# Koiaufzucht 2015 - und die Folgen!!!



## Roland O. (3. Juni 2015)

Hallo Zusammen,
wie einige sicher schon mitbekommen haben, versuche ich auch, einige junge Koi großzuziehen. Meine Fische haben in der Nacht von 1.6 auf 2.6.15 abgelaicht.

Was dabei alles passiert ist, und wie sich die Fische und die Brut entwickeln, zeige ich Euch wieder auf meinem YT-Kanal.

Hier vorab mal das erste Video:





lg
Roland


----------



## Roland O. (5. Juni 2015)

Hier dann mal ein Video nach 2 Tagen:






lg
Roland


----------



## Michael H (5. Juni 2015)

Hallo

Geht ja echt Ratz Fatz . Hab gar nicht gewusst das das so schnell geht . 
Was machste eigentlich mit den Ganzen Nachzuchten . Können ja mal schnell ein paar Hundert werden . 
Wie Verfährste dann weiter ..?
Selektion ..?


----------



## troll20 (5. Juni 2015)

Na Irgend woher muss doch der "Karpfen blau" zu Silvester kommen 
Danke Roland, für die interessanten Videos, die du da wieder gedreht hast.

LG René


----------



## Roland O. (6. Juni 2015)

Hallo,
zuerst wird mal selektiert - wobei dass in meinem Fall nicht ganz so einfach sein sollte.

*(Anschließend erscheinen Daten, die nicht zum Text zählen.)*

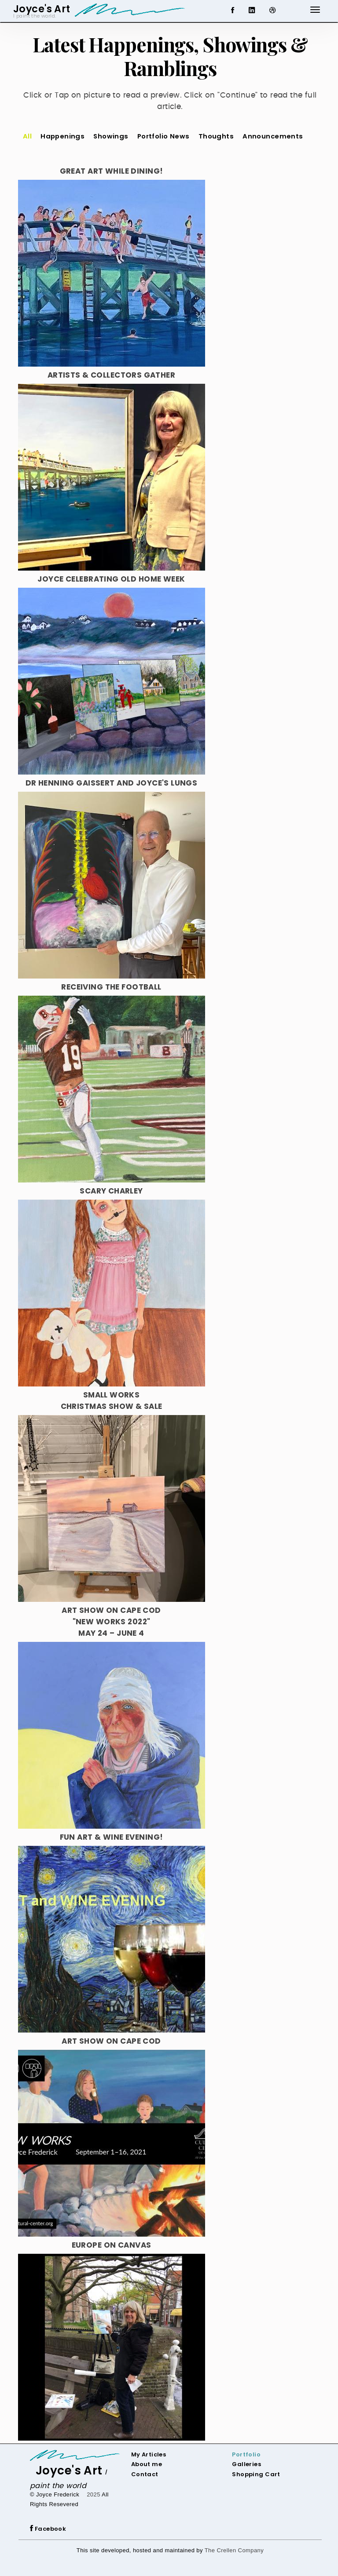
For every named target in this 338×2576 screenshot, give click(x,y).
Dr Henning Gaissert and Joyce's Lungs (112, 783)
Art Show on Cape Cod (111, 2041)
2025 (93, 2494)
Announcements (272, 136)
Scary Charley (111, 1191)
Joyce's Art (69, 2470)
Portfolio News (163, 136)
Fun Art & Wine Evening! (111, 1837)
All (27, 136)
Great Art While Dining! (111, 171)
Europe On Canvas (111, 2245)
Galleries (246, 2464)
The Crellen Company (234, 2550)
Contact (144, 2474)
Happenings (62, 136)
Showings (110, 136)
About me (146, 2464)
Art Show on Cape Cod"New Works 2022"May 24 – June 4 (111, 1621)
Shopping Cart (256, 2474)
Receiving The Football (111, 987)
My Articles (148, 2454)
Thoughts (216, 136)
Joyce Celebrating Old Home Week (111, 579)
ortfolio (248, 2454)
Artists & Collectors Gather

Ich habe ja keine typischen Zeichnungen gekreuzt - also weiß ich auch noch nicht was dabei rauskommen sollte. Zu Beginn wird einmal alles ausgeschleust, was verkrüppelt oder sonst irgendwie nicht normal ist. Dann heißt es abwarten, und mal schauen wie die Farbgebung sich entwickelt.
Ich habe zum Glück die Möglichkeit, größere Bestände an einen Bekannten abzugeben, sofern notwendig. Es gibt ja auch Leute mit riesigen Naturteichen!
Naja, und der ein oder andere Koi wird auch so den Besitzer wechseln - da bin ich mir auch sicher!

lg
Roland


----------



## Petta (6. Juni 2015)

Hallo Roland,
könntest Du mal einen Link einsetzen damit man schnell zu Deinem YT Kanal kommt?
Ich bin im Forum mit meinem Padfone 2 und kann hier im Forum keine Videos gucken,da mir plug ins fehlen und ich diese auch
nicht runterladen kann............DANKÈ


----------



## Roland O. (6. Juni 2015)

Hallo Peter,  

https://www.youtube.com/user/koiroli

damit sollte es klappen!

lg
Roland


----------



## muh.gp (7. Juni 2015)

Hallo Roland,

ideal wäre der Link in deiner Signatur... nur so als Gedanke.

Grüße,
Holger


----------



## Roland O. (7. Juni 2015)

Hallo Holger,
danke für den Hinweis. Habe normalerweise in fast jedem Forum meinen Link in der Signatur, aber hier das scheinbar total verschlampt.
Also danke nochmals, hab das natürlich sofort nachgeholt 

lg
Roland


----------



## Roland O. (7. Juni 2015)

Hallo!

Im Moment läuft es nicht schlecht. Habe letztens mal versucht, im Dunkeln die Winzlinge vor die Kamera zu bekommen. Mit ein wenig Phantasie, kann man die Flitzer auch schon sehen!






lg
Roland


----------



## Tinky (8. Juni 2015)

Hallo,

danke für die Videos - sehr interessant!
Kleiner Tipp für das nächste Jahr - wenn Du bei der Nachtaufnahme nur für wenige Minuten die Pumpen abstellst kann man die Kleinen sicher besser erkennen 
LG


----------



## Roland O. (8. Juni 2015)

Hallo Tinky,
guter Hinweis  - werde ich mir hoffentlich merken!

lg
Roland


----------



## max171266 (9. Juni 2015)

Hallo Roland,
Meine wachsen auch schon kräftig, die sind vom 14.05.15 und schon 2,5cm ;-)
Lg Manfred 
Ps nur nicht Fotogen


----------



## Roland O. (9. Juni 2015)

Hallo Manfred,
die entwickeln sich ja prächtig - super!

lg
Roland


----------



## max171266 (9. Juni 2015)

Finde ich auch, an manchen kann man sogar schon ein rotes Muster erkennen


----------



## Roland O. (9. Juni 2015)

Hallo Allerseits!

Viele werden sich fragen, was will man mit so vielen Fischen?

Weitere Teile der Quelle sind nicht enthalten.